Quote all of the data exactly as given. Skip every picture it contains.

Collected data:
========

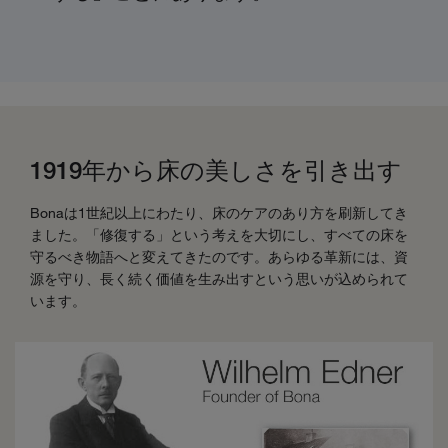
1919年から床の美しさを引き出す
Bonaは1世紀以上にわたり、床のケアのあり方を刷新してき
ました。「修復する」という考えを大切にし、すべての床を
守るべき物語へと変えてきたのです。あらゆる革新には、資
源を守り、長く続く価値を生み出すという思いが込められて
います。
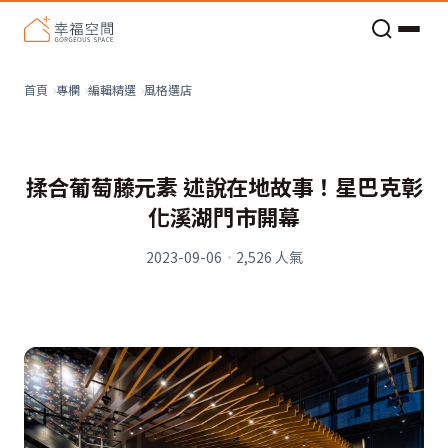
老屋預算分配與高 CP 值煥新術
風格選店
首頁
專欄
編輯精選
揉合葡萄藤元素 述說在地故事！星巴克彰
化溪湖門市開幕
2023-09-06
·
2,526
人氣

========

Exercise response
1919年から床の美しさを引き出す
Bonaは1世紀以上にわたり、床のケアのあり方を刷新してき
ました。「修復する」という考えを大切にし、すべての床を
守るべき物語へと変えてきたのです。あらゆる革新には、資
源を守り、長く続く価値を生み出すという思いが込められて
います。
老屋預算分配與高 CP 值煥新術
風格選店
首頁
專欄
編輯精選
揉合葡萄藤元素 述說在地故事！星巴克彰
化溪湖門市開幕
2023-09-06
·
2,526
人氣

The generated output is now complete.